*PROBLEM DETAILS*:
When you restate the data, keep every word as it is and drop the images.

*DATA TO USE*:

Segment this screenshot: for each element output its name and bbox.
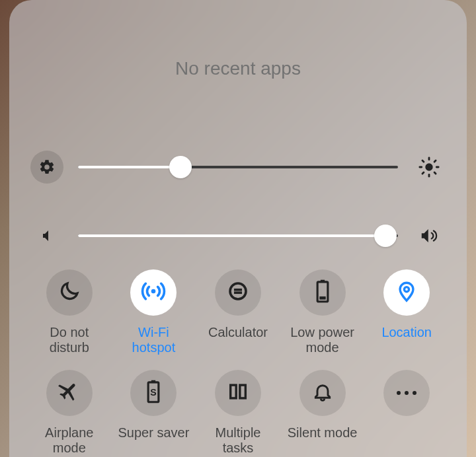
svg-point-0	[425, 163, 432, 170]
svg-rect-18	[151, 380, 155, 382]
split-screen-icon	[227, 380, 249, 405]
toggle-label: Wi-Fi hotspot	[132, 325, 176, 355]
toggle-label: Super saver	[118, 425, 189, 456]
silent-mode-toggle[interactable]: Silent mode	[284, 370, 362, 456]
toggle-label: Location	[381, 325, 432, 355]
svg-text:S: S	[151, 387, 157, 398]
toggle-label: Airplane mode	[45, 425, 93, 456]
toggle-label: Silent mode	[288, 425, 358, 456]
super-saver-icon: S	[146, 379, 161, 407]
super-saver-toggle[interactable]: S Super saver	[115, 370, 193, 456]
recent-apps-label: No recent apps	[30, 58, 446, 79]
low-battery-icon	[315, 279, 330, 306]
airplane-mode-toggle[interactable]: Airplane mode	[30, 370, 108, 456]
svg-rect-21	[240, 385, 246, 398]
volume-low-icon	[30, 228, 63, 244]
multiple-tasks-toggle[interactable]: Multiple tasks	[199, 370, 277, 456]
toggle-label: Low power mode	[290, 325, 354, 355]
airplane-icon	[58, 380, 81, 406]
location-pin-icon	[395, 278, 418, 307]
svg-rect-20	[231, 385, 237, 398]
svg-point-24	[413, 391, 416, 395]
location-toggle[interactable]: Location	[368, 269, 446, 355]
volume-slider[interactable]	[78, 234, 398, 237]
do-not-disturb-toggle[interactable]: Do not disturb	[30, 269, 108, 355]
svg-line-7	[422, 172, 424, 174]
svg-point-9	[151, 289, 156, 294]
svg-point-22	[397, 391, 401, 395]
brightness-slider[interactable]	[78, 166, 398, 168]
brightness-high-icon	[413, 151, 446, 184]
svg-rect-15	[319, 297, 325, 300]
toggle-label: Do not disturb	[50, 325, 89, 355]
svg-line-6	[434, 172, 436, 174]
wifi-hotspot-toggle[interactable]: Wi-Fi hotspot	[115, 269, 193, 355]
bell-icon	[312, 380, 333, 406]
svg-rect-14	[320, 280, 324, 282]
quick-settings-panel: No recent apps Do not	[9, 0, 467, 457]
settings-gear-icon[interactable]	[30, 151, 63, 184]
brightness-slider-row	[30, 151, 446, 184]
hotspot-icon	[140, 278, 167, 307]
toggle-label: Calculator	[208, 325, 268, 355]
more-dots-icon	[395, 387, 418, 399]
volume-high-icon	[413, 226, 446, 246]
svg-point-16	[405, 287, 409, 292]
quick-toggles-grid: Do not disturb Wi-Fi hotspot Calculator …	[30, 269, 446, 456]
low-power-mode-toggle[interactable]: Low power mode	[284, 269, 362, 355]
toggle-label: Multiple tasks	[216, 425, 261, 456]
calculator-icon	[226, 279, 250, 306]
moon-icon	[58, 279, 81, 306]
more-toggles-button[interactable]	[368, 370, 446, 456]
svg-point-23	[405, 391, 409, 395]
calculator-toggle[interactable]: Calculator	[199, 269, 277, 355]
svg-point-10	[230, 283, 246, 299]
volume-slider-row	[30, 226, 446, 246]
svg-line-5	[422, 160, 424, 162]
svg-line-8	[434, 160, 436, 162]
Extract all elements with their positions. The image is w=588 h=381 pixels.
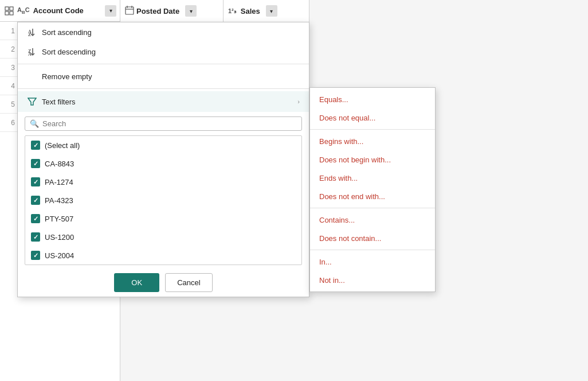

*SOLUTION*:
Segment this screenshot: for each element output its name and bbox.
svg-point-0	[425, 163, 432, 170]
svg-rect-18	[151, 380, 155, 382]
split-screen-icon	[227, 380, 249, 405]
toggle-label: Wi-Fi hotspot	[132, 325, 176, 355]
toggle-label: Super saver	[118, 425, 189, 456]
silent-mode-toggle[interactable]: Silent mode	[284, 370, 362, 456]
toggle-label: Location	[381, 325, 432, 355]
svg-text:S: S	[151, 387, 157, 398]
toggle-label: Airplane mode	[45, 425, 93, 456]
toggle-label: Silent mode	[288, 425, 358, 456]
super-saver-icon: S	[146, 379, 161, 407]
super-saver-toggle[interactable]: S Super saver	[115, 370, 193, 456]
recent-apps-label: No recent apps	[30, 58, 446, 79]
low-battery-icon	[315, 279, 330, 306]
airplane-mode-toggle[interactable]: Airplane mode	[30, 370, 108, 456]
svg-rect-21	[240, 385, 246, 398]
volume-low-icon	[30, 228, 63, 244]
multiple-tasks-toggle[interactable]: Multiple tasks	[199, 370, 277, 456]
toggle-label: Low power mode	[290, 325, 354, 355]
airplane-icon	[58, 380, 81, 406]
location-pin-icon	[395, 278, 418, 307]
svg-rect-20	[231, 385, 237, 398]
svg-point-24	[413, 391, 416, 395]
location-toggle[interactable]: Location	[368, 269, 446, 355]
volume-slider[interactable]	[78, 234, 398, 237]
do-not-disturb-toggle[interactable]: Do not disturb	[30, 269, 108, 355]
svg-line-7	[422, 172, 424, 174]
svg-point-9	[151, 289, 156, 294]
svg-point-22	[397, 391, 401, 395]
brightness-slider[interactable]	[78, 166, 398, 168]
brightness-high-icon	[413, 151, 446, 184]
svg-rect-15	[319, 297, 325, 300]
toggle-label: Do not disturb	[50, 325, 89, 355]
svg-line-6	[434, 172, 436, 174]
wifi-hotspot-toggle[interactable]: Wi-Fi hotspot	[115, 269, 193, 355]
bell-icon	[312, 380, 333, 406]
svg-rect-14	[320, 280, 324, 282]
quick-settings-panel: No recent apps Do not	[9, 0, 467, 457]
settings-gear-icon[interactable]	[30, 151, 63, 184]
brightness-slider-row	[30, 151, 446, 184]
hotspot-icon	[140, 278, 167, 307]
toggle-label: Calculator	[208, 325, 268, 355]
more-dots-icon	[395, 387, 418, 399]
volume-high-icon	[413, 226, 446, 246]
svg-point-16	[405, 287, 409, 292]
quick-toggles-grid: Do not disturb Wi-Fi hotspot Calculator …	[30, 269, 446, 456]
low-power-mode-toggle[interactable]: Low power mode	[284, 269, 362, 355]
toggle-label: Multiple tasks	[216, 425, 261, 456]
calculator-icon	[226, 279, 250, 306]
moon-icon	[58, 279, 81, 306]
more-toggles-button[interactable]	[368, 370, 446, 456]
svg-point-23	[405, 391, 409, 395]
calculator-toggle[interactable]: Calculator	[199, 269, 277, 355]
svg-point-10	[230, 283, 246, 299]
volume-slider-row	[30, 226, 446, 246]
svg-line-5	[422, 160, 424, 162]
svg-line-8	[434, 160, 436, 162]
Extract all elements with their positions. The image is w=588 h=381 pixels.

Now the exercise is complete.